About this exercise –
Only the lines from the line that contains "Биметаллические радиаторы" through the final line of the entries below belong in your answer, copied exactly and without pictures.

Dataset entries
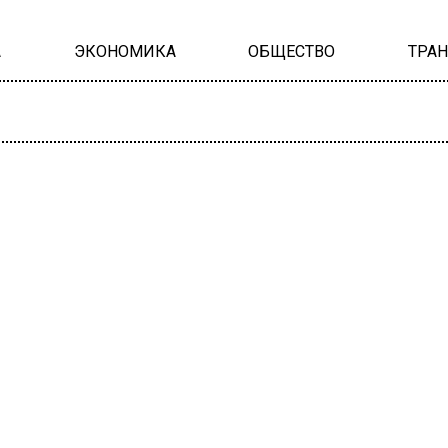
А
ЭКОНОМИКА
ОБЩЕСТВО
ТРА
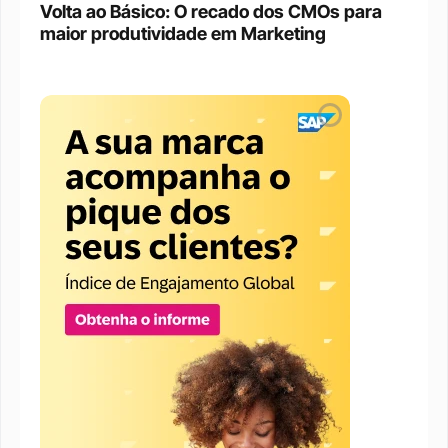
Volta ao Básico: O recado dos CMOs para 
maior produtividade em Marketing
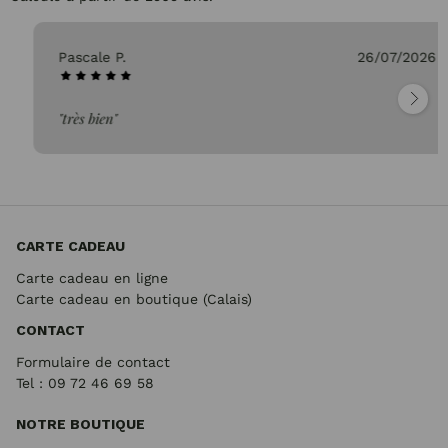
Pascale P.
26/07/2026
"très bien"
CARTE CADEAU
Carte cadeau en ligne
Carte cadeau en boutique (Calais)
CONTACT
Formulaire de contact
Tel : 09 72
46 69 58
NOTRE BOUTIQUE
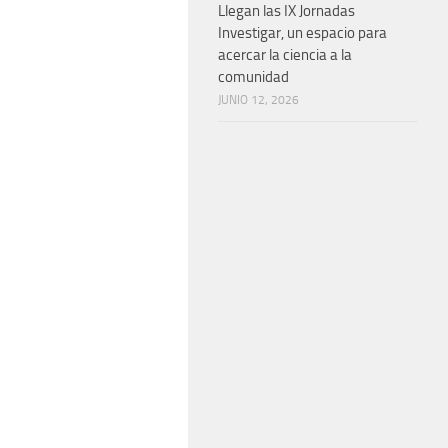
Llegan las IX Jornadas
Investigar, un espacio para
acercar la ciencia a la
comunidad
JUNIO 12, 2026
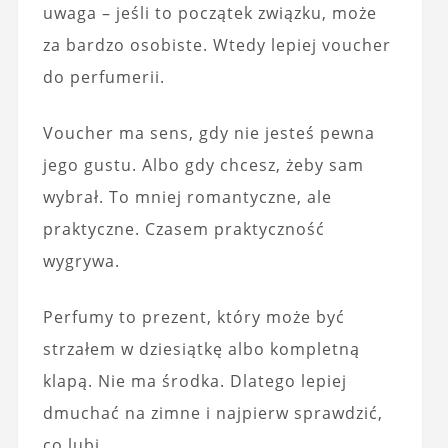
uwaga – jeśli to początek związku, może
za bardzo osobiste. Wtedy lepiej voucher
do perfumerii.
Voucher ma sens, gdy nie jesteś pewna
jego gustu. Albo gdy chcesz, żeby sam
wybrał. To mniej romantyczne, ale
praktyczne. Czasem praktyczność
wygrywa.
Perfumy to prezent, który może być
strzałem w dziesiątkę albo kompletną
klapą. Nie ma środka. Dlatego lepiej
dmuchać na zimne i najpierw sprawdzić,
co lubi.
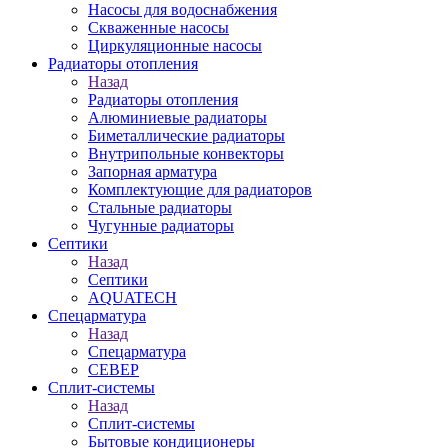
Насосы для водоснабжения
Скваженные насосы
Циркуляционные насосы
Радиаторы отопления
Назад
Радиаторы отопления
Алюминиевые радиаторы
Биметаллические радиаторы
Внутрипольные конвекторы
Запорная арматура
Комплектующие для радиаторов
Стальные радиаторы
Чугунные радиаторы
Септики
Назад
Септики
AQUATECH
Спецарматура
Назад
Спецарматура
СЕВЕР
Сплит-системы
Назад
Сплит-системы
Бытовые кондиционеры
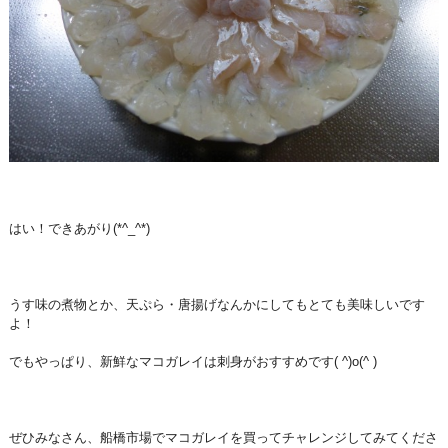
はい！できあがり(*^_^*)
うす味の煮物とか、天ぷら・唐揚げなんかにしてもとても美味しいです
よ！
でもやっぱり、新鮮なマコガレイは刺身がおすすめです( ^)o(^ )
ぜひみなさん、船橋市場でマコガレイを買ってチャレンジしてみてくださ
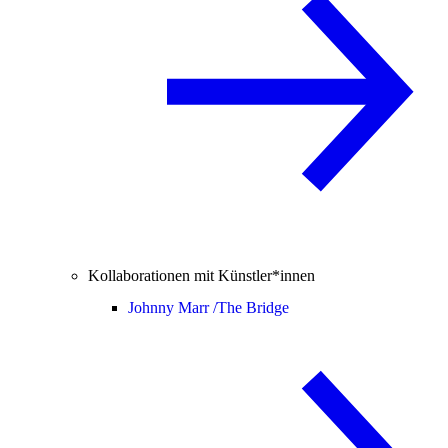
Kollaborationen mit Künstler*innen
Johnny Marr /
The Bridge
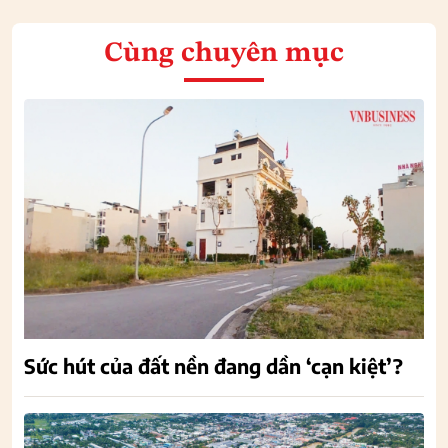
Cùng chuyên mục
Sức hút của đất nền đang dần ‘cạn kiệt’?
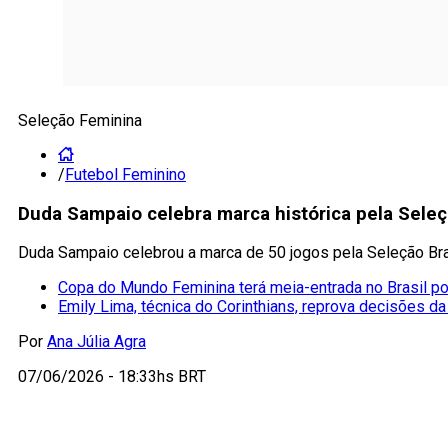
Seleção Feminina
/
Futebol Feminino
Duda Sampaio celebra marca histórica pela Seleç
Duda Sampaio celebrou a marca de 50 jogos pela Seleção Bra
Copa do Mundo Feminina terá meia-entrada no Brasil por
Emily Lima, técnica do Corinthians, reprova decisões da
Por
Ana Júlia Agra
07/06/2026 - 18:33hs BRT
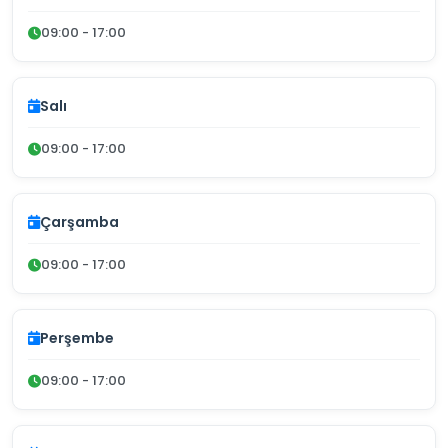
09:00 - 17:00
Salı
09:00 - 17:00
Çarşamba
09:00 - 17:00
Perşembe
09:00 - 17:00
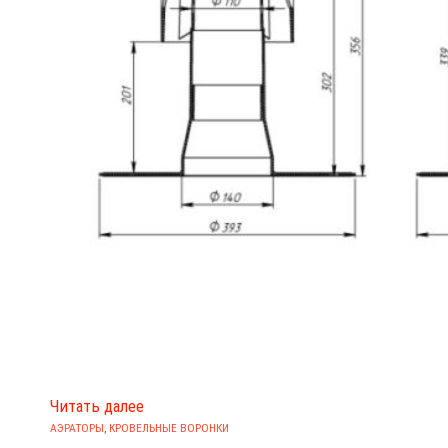
Читать далее
АЭРАТОРЫ
,
КРОВЕЛЬНЫЕ ВОРОНКИ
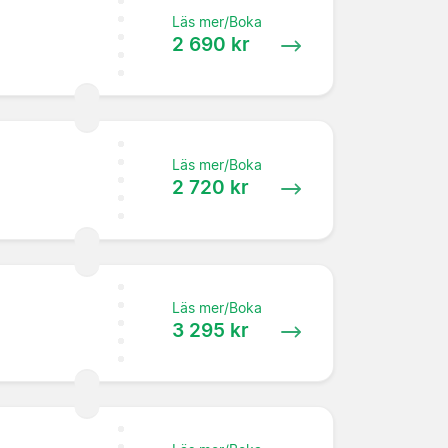
Läs mer/Boka
2 690 kr
Läs mer/Boka
2 720 kr
Läs mer/Boka
3 295 kr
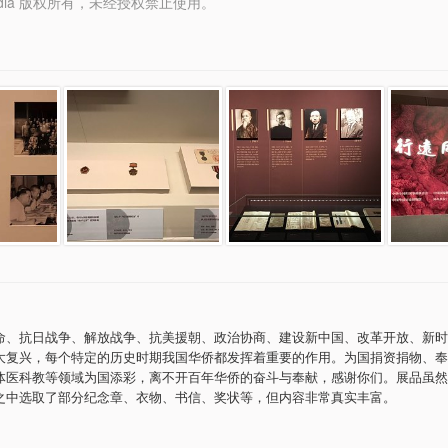
y Media 版权所有，未经授权禁止使用。
命、抗日战争、解放战争、抗美援朝、政治协商、建设新中国、改革开放、新时
大复兴，每个特定的历史时期我国华侨都发挥着重要的作用。为国捐资捐物、奉
体医科教等领域为国添彩，离不开百年华侨的奋斗与奉献，感谢你们。展品虽然
之中选取了部分纪念章、衣物、书信、奖状等，但内容非常真实丰富。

Response to the exercise –
Биметаллические радиаторы
Внутрипольные конвекторы
Запорная арматура
Комплектующие для радиаторов
Стальные радиаторы
Чугунные радиаторы
Септики
Назад
Септики
AQUATECH
Спецарматура
Назад
Спецарматура
СЕВЕР
Сплит-системы
Назад
Сплит-системы
Бытовые кондиционеры
はい！できあがり(*^_^*)
うす味の煮物とか、天ぷら・唐揚げなんかにしてもとても美味しいです
よ！
でもやっぱり、新鮮なマコガレイは刺身がおすすめです( ^)o(^ )
ぜひみなさん、船橋市場でマコガレイを買ってチャレンジしてみてくださ
Kollaborationen mit Künstler*innen
Johnny Marr /
The Bridge
Cùng chuyên mục
Sức hút của đất nền đang dần ‘cạn kiệt’?
Seleção Feminina
/
Futebol Feminino
Duda Sampaio celebra marca histórica pela Seleç
Duda Sampaio celebrou a marca de 50 jogos pela Seleção Bra
Copa do Mundo Feminina terá meia-entrada no Brasil por
Emily Lima, técnica do Corinthians, reprova decisões da
Por
Ana Júlia Agra
07/06/2026 - 18:33hs BRT
09:00 - 17:00
Salı
09:00 - 17:00
Çarşamba
09:00 - 17:00
Perşembe
09:00 - 17:00
Читать далее
АЭРАТОРЫ
,
КРОВЕЛЬНЫЕ ВОРОНКИ
Läs mer/Boka
2 690 kr
Läs mer/Boka
2 720 kr
Läs mer/Boka
3 295 kr
y Media 版权所有，未经授权禁止使用。
命、抗日战争、解放战争、抗美援朝、政治协商、建设新中国、改革开放、新时
大复兴，每个特定的历史时期我国华侨都发挥着重要的作用。为国捐资捐物、奉
体医科教等领域为国添彩，离不开百年华侨的奋斗与奉献，感谢你们。展品虽然
之中选取了部分纪念章、衣物、书信、奖状等，但内容非常真实丰富。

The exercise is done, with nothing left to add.